REQUIREMENT
Repeat exactly the lines of the entries below from the one with "d’iconographies et d’objets" through the one with "Versicherungsrecht", both ends included, and nothing else.

GIVEN ENTRIES
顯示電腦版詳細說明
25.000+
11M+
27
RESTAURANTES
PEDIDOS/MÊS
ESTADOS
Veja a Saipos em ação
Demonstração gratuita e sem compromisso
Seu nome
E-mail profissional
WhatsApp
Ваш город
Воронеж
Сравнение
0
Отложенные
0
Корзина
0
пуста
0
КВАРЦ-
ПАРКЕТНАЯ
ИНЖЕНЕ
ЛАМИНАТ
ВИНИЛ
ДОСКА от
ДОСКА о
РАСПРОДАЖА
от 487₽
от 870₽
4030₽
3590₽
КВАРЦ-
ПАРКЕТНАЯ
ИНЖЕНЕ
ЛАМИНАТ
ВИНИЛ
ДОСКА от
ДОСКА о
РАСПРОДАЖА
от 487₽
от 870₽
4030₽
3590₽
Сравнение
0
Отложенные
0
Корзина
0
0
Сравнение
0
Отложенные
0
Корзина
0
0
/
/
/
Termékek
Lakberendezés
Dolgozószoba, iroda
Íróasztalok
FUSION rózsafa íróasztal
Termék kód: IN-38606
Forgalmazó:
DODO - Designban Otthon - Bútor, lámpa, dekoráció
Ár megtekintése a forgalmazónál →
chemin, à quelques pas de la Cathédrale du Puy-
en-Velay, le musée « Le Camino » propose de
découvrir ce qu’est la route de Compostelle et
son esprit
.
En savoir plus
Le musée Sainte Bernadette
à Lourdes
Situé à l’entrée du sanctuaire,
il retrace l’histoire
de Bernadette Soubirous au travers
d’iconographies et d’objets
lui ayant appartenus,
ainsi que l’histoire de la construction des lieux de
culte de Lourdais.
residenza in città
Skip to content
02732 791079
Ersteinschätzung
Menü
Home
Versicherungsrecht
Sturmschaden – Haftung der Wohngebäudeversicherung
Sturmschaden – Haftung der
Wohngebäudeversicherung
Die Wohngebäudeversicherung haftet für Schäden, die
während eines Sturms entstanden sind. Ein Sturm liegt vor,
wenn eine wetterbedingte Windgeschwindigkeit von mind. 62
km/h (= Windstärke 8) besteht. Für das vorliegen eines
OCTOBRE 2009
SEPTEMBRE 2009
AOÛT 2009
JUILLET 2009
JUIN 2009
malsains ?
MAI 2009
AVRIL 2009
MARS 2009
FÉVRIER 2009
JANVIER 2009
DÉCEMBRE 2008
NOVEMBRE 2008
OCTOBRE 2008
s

RESULT FOR THIS EXERCISE
d’iconographies et d’objets
lui ayant appartenus,
ainsi que l’histoire de la construction des lieux de
culte de Lourdais.
residenza in città
Skip to content
02732 791079
Ersteinschätzung
Menü
Home
Versicherungsrecht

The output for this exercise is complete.